A recent Minnesota Supreme Court decision could affect the potential recovery of more than $1 billion from lenders who profited from relationships with convicted Wayzata businessman Tom Petters, a newspaper reported Sunday.
In an unrelated but similar case, the court ruled last month that Minnesota law doesn't include a key provision that makes it easier to recover, or clawback, so-called false profits from a Ponzi scheme of the type Petters was convicted of orchestrating.
Continue Reading Below
Attorneys on both sides are studying the case to assess its impact on recovery efforts in the $3.5 billion Petters scheme, the largest financial fraud in Minnesota history, the Star Tribune (http://strib.mn/1BGVIAd ) reported.
The ruling means clawback lawsuits will have to prove that lenders knew or should have known they were involved in a Ponzi scheme — not that they merely associated with a business venture that turned out to be fraudulent.
Under terms of a "Ponzi scheme presumption," financial transfers between lenders and the scheme operator are considered fraudulent on their face, and lenders cannot recover more than they invested with a debtor.

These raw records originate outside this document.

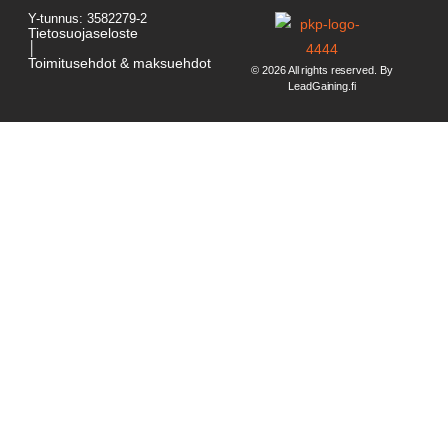
Y-tunnus: 3582279-2
Tietosuojaseloste
│
Toimitusehdot & maksuehdot
© 2026 All rights reserved. By
LeadGaining.fi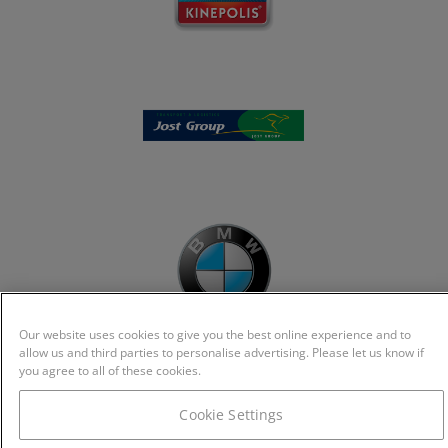
Our website uses cookies to give you the best online experience and to
allow us and third parties to personalise advertising. Please let us know if
you agree to all of these cookies.
Cookie Settings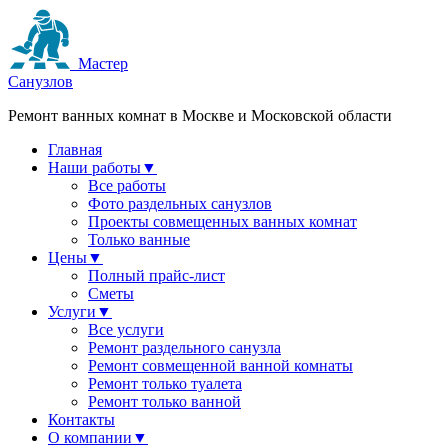
Мастер
Санузлов
Ремонт ванных комнат в Москве и Московской области
Главная
Наши работы
▼
Все работы
Фото раздельных санузлов
Проекты совмещенных ванных комнат
Только ванные
Цены
▼
Полный прайс-лист
Сметы
Услуги
▼
Все услуги
Ремонт раздельного санузла
Ремонт совмещенной ванной комнаты
Ремонт только туалета
Ремонт только ванной
Контакты
О компании
▼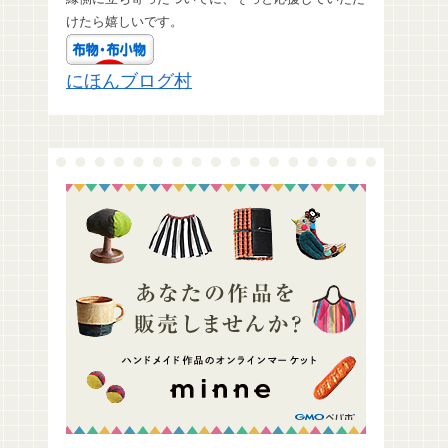
けたら嬉しいです。
にほんブログ村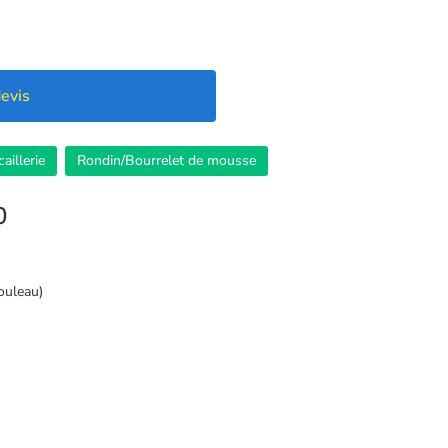
evis
aillerie
Rondin/Bourrelet de mousse
0
ouleau)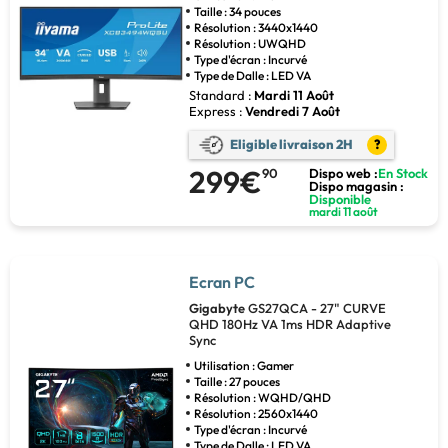
Taille : 34 pouces
Résolution : 3440x1440
Résolution : UWQHD
Type d'écran : Incurvé
Type de Dalle : LED VA
Standard :
Mardi 11 Août
Express :
Vendredi 7 Août
Eligible livraison 2H
?
299€
90
Dispo web :
En Stock
Dispo magasin :
Disponible
mardi 11 août
Ecran PC
Gigabyte
GS27QCA - 27" CURVE
QHD 180Hz VA 1ms HDR Adaptive
Sync
Utilisation : Gamer
Taille : 27 pouces
Résolution : WQHD/QHD
Résolution : 2560x1440
Type d'écran : Incurvé
Type de Dalle : LED VA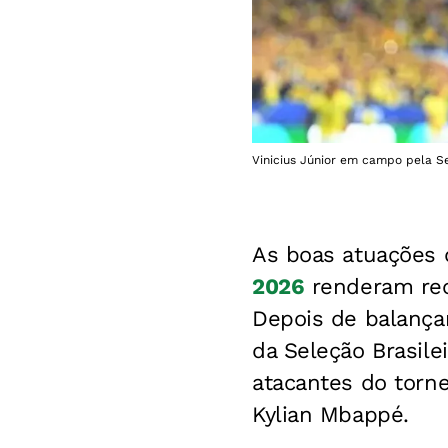
Vinicius Júnior em campo pela Se
As boas atuações
2026
renderam reco
Depois de balançar
da Seleção Brasile
atacantes do torne
Kylian Mbappé.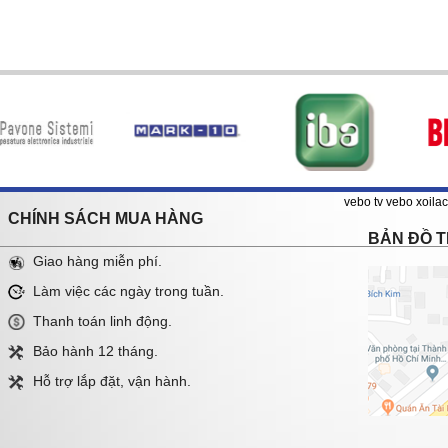
vebo tv
vebo
xoilac
CHÍNH SÁCH MUA HÀNG
BẢN ĐỒ 
Giao hàng miễn phí.
Làm việc các ngày trong tuần.
Thanh toán linh động.
Bảo hành 12 tháng.
Hỗ trợ lắp đặt, vận hành.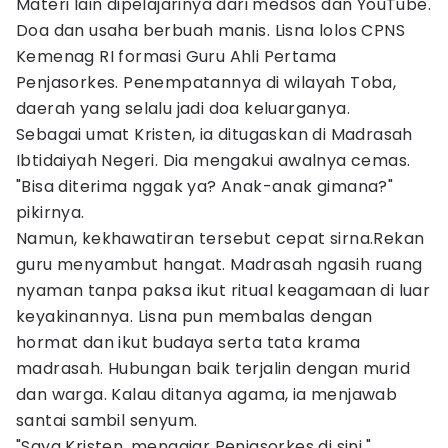
Materi lain dipelajarinya dari medsos dan YouTube.
Doa dan usaha berbuah manis. Lisna lolos CPNS
Kemenag RI formasi Guru Ahli Pertama
Penjasorkes. Penempatannya di wilayah Toba,
daerah yang selalu jadi doa keluarganya.
Sebagai umat Kristen, ia ditugaskan di Madrasah
Ibtidaiyah Negeri. Dia mengakui awalnya cemas.
"Bisa diterima nggak ya? Anak-anak gimana?"
pikirnya.
Namun, kekhawatiran tersebut cepat sirna.Rekan
guru menyambut hangat. Madrasah ngasih ruang
nyaman tanpa paksa ikut ritual keagamaan di luar
keyakinannya. Lisna pun membalas dengan
hormat dan ikut budaya serta tata krama
madrasah. Hubungan baik terjalin dengan murid
dan warga. Kalau ditanya agama, ia menjawab
santai sambil senyum.
"Saya Kristen, mengajar Penjasorkes di sini,"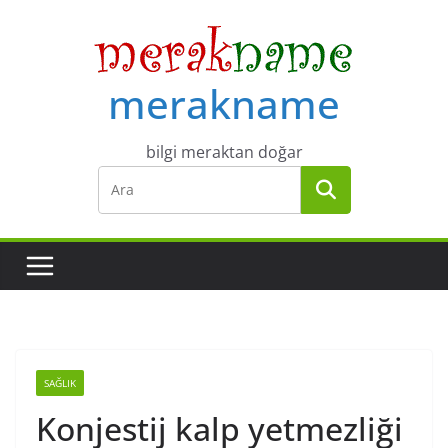
Skip
to
content
merakname
bilgi meraktan doğar
SAĞLIK
Konjestij kalp yetmezliği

That means that interest payments on the loan can be recovered.
In the Petters case, Petters and his main business entity, Petters Company Inc., took out loans to purportedly purchase consumer electronic goods at the wholesale level for resale to big-box retailers.
But the transactions were a sham, for the most part, and lenders were repaid principal and interest with funds provided by newer investors. The elaborate Ponzi scheme lasted for more than a decade until an insider revealed its existence to federal authorities in September 2008. Petters was convicted in 2009 and is serving a 50-year prison sentence.
The bankruptcy trustee for the Petters corporate entity, Doug Kelley, contends the Supreme Court ruling will have little if any impact on his clawback efforts because he can still prove his case by establishing "badges of fraud," or evidence that shows something was amiss that lenders should have seen.
"Whether I prove the Ponzi presumption or use badges of fraud, I can easily prove fraudulent intent," Kelley told the Star Tribune. "We have no dearth of direct evidence of fraud in this case."
Currently there are 105 clawback lawsuits active in the Petters bankruptcy, seeking more than $1 billion. The clawbacks range from small individual lenders to international banks.